Wednesday, May 24, 2006

Okay, so I liked the Da Vinci Code....

Since I must be the only person in American (the world?) who hasn't read The Da Vinci Code, I went into the movie last Friday with only a vague idea of what it was about.

Sure, I'd heard that the premise of the book/movie was based on Jesus and Mary Magdalen having a family, etc., etc., but I didn't really know how it all fit together.

I have to say, I liked the movie, with all of its flaws (unless you've been living under a rock, you've heard the reviews). I liked it a lot.

Except for one thing that bugged me. Everything made sense, and followed along logically in the story except for the clue to open the cryptex (cryptix? I dunno; I haven't read the book so I don't know how it's spelled. Yeah, I could look it up, but I'm in the throes of a blog entry.).

Why was the word "apple" the password? It's English. Why would the Priory of Scion make their code word to open its most important document in English?

It should have been in Latin, the universal language of the Church and Opus Dei or barring that, in French, which was the original language of the Knights Templar. It made no sense for me for the word to be in English.

Granted, I haven't read the book, so if I'm missing something, by all means, clear it up.

But as a writer who has created a world and legends and secret societies, I've taken great care to keep in mind the language these people would have used when creating their passwords, terminology, etc., that are meant to span centuries and geography. It seems like such a small thing, yet, to me, it's a big flaw in the story.

As I was watching Tom Hanks try and figure out the word, I kept thinking of Latin or French words that would work; and when he finally divulged the clue, all I could think of was Gwyneth Paltrow's baby.
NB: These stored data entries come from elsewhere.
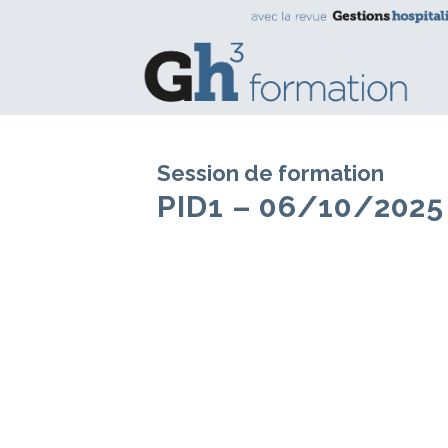
Session de formation
PID1 – 06/10/2025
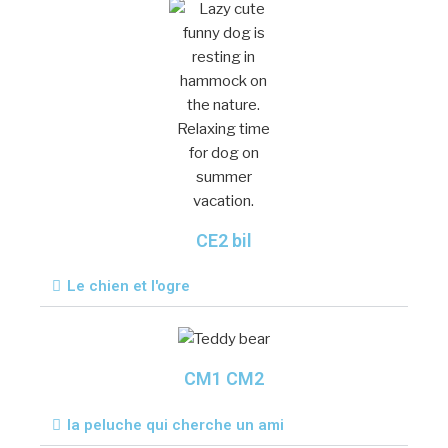
CE2 bil
Le chien et l'ogre
CM1 CM2
la peluche qui cherche un ami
It totally didn't work for me.

The other thing that niggled at me--and always does in a Tom Hanks movie (even though I absolutely adore him)--are those big deep lines he gets between his eyebrows when he's serious. They're getting deeper and deeper, and unfortunately, whenever I see them, I'm always reminded of that scene at the end of When Harry Met Sally... when Harry is telling Sally all of the reasons he knows he loves her, and he says, "...and I love the way you get that little crinkle above your nose when you're looking at me like I'm crazy....and I love...."

It makes me want to massage them away, or at the very least, call him up and tell him he's giving himself wrinkle lines!

It's probably too late for that.


Anonymous Mom soliloquized...

Why APPLE? Read the book! But here's a hint.....the fall of the sacred feminine......

Think Hard :)
Love, Mom

Wednesday, May 24, 2006 8:32:00 PM  
Blogger Colleen Gleason soliloquized...

No, no...I understand why it's "apple," just not why it's the English word for apple, and not the Latin or French word for apple, since that was the language they spoke. See what I mean?

Thanks, Mom!

Wednesday, May 24, 2006 9:36:00 PM  
Blogger Diana Peterfreund soliloquized...

Isaac Newton was english. that's the way I made it work in my head. For what it's worth. Also -- ALL the clues were in English. "So dark the con..." and "lame saint" and whatever they translated to. The clue itself was in English. Why wouldn't the answer be?

What I couldn't figure out was why they made Sophie such a terrible cryptologist. I did like how they made her much younger when she came across grandpa doing the nasty. Made a lot more sense that way. In the book, she's in college, and I don't know a Parisian chick who would freak out so much.

Wednesday, May 24, 2006 11:48:00 PM  
Blogger Diana Peterfreund soliloquized...

Also, in the book, there are TWO cryptexes.

Wednesday, May 24, 2006 11:48:00 PM  
Blogger Jana DeLeon soliloquized...

Yes, as usual, the book was better and covered far more ground. I liked the movie okay and found all the theories in the book very interesting. What I think it lacked is the things the rest of us put into our work - a great plot, superb ending (I felt let down), character arc??????

Essentially, I saw the "story" as a setting for Brown to unleash a bunch of hypothesis that is actually what caused the controversy and sold the book. I don't think the suspense itself was all that great.

And another thing, why is everyone upset at the thought of Christ being married? What the heck difference does it make. He was a man.....granted, a man without sin, but since when is marriage and children a sin?

Thursday, May 25, 2006 7:55:00 AM  
Blogger Janice Lynn soliloquized...

I have the book, but haven't read it yet. Had to wait on hubby to finish & then ball season was full swing (no pun intended ;) & I haven't gotten to it yet. Very cool discussion & piques my curiosity all the more!

Thursday, May 25, 2006 11:21:00 PM  
Blogger MaryF soliloquized...

I liked the movie, too. I read the book awhile back, so didn't remember much (which, if you think about it, doesn't say much for DB's writing.) I wish they'd played up the Sacred Feminine more.

What didn't work for me in either the book or the movie was this dying man runnning around the museum leaving coded clues. But once I suspended that disbelief, I liked it.

Jana, I'm with you - I don't get the big deal about Jesus having a family. And I was raised Catholic.